But one response that stood out is about how NOT to drive a culture of innovation!
VP of Culture of Innovation John Coyle at Maddock Douglas chimes in:
Here’s how NOT to do it:
In a large company somewhere in the world, a senior executive – maybe the CEO, maybe someone in marketing, gets the innovation bug, declares innovation as the solution to the company’s woes, and gathers some support from the executive team. Declarations are made, emails are sent, announcements are shared, and a task force or committee is formed. Some companies even hire a “Chief Innovation Officer” to demonstrate how serious they are. The broader organization is “crowdsourced”, encouraged to send in their “best” ideas to help drive the future of the organization by contributing their ideas to a newly created mailbox or cool new intranet site: there is a buzz of excitement in the halls.

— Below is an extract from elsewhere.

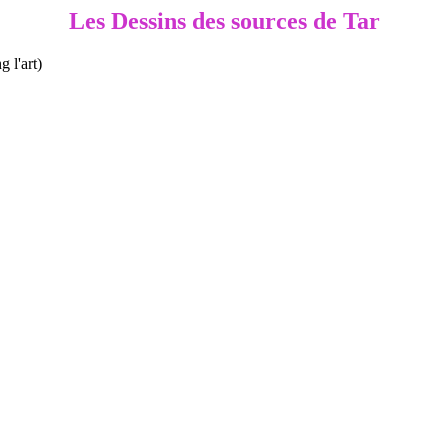
Les Dessins des sources de Tar
g l'art)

Meanwhile brainstorms conducted by hip consultancies with cool names and “look at my glasses glasses” happen with the new taskforce, ideas are shared, and in the room the person with the loudest voice or most political sway lobbies for their favorite. It is a great idea, it makes sense, everyone in the room likes it so the idea is fast-tracked to implementation where it fails dismally – perhaps because it wasn’t customer driven or maybe it was diluted enroute to execution. The team reassembles, and with a bit more care selects another idea, and this time vows to test it. Research is gathered and evaluated, and then more research. The idea is refined and refined again, pared way back and then soft launched only to fail again because it has lost its uniqueness or is too late to market. Meanwhile across the organization thousands who were enthused by innovation, who had added to the list of big ideas are chagrined to see that A) their suggestions disappeared into a black hole and B) that the “bad” ideas brought to market by the “bigwigs” totally failed.
Eventually the CEO has had enough bad news and he fires the CIO, disbands the committed, shuts down the crowdsourcing site and scraps the other ideas. He announces to the executive team that it is time to refocus back on “what’s important” – i.e. current business results. Innovation is now a bad word.
For the record, I’m against one-off innovation programs and task forces. For they may feel like you are doing something, they are a bad sign. If you’ve got these, it means a few things:
- it doesn’t mean that you and your employees are committed;
- it doesn’t mean that you are passionate about being better;
- it doesn’t mean that you are instilling a mindset of daring;
- it doesn’t mean that you are focused on making it last.
Bottom line: As stated recently, innovation is more about perspective and attitude than it is about processes. It needs to have some real intent to produce enthusiasm, not just wishful thinking that result in simplistic one-off activities.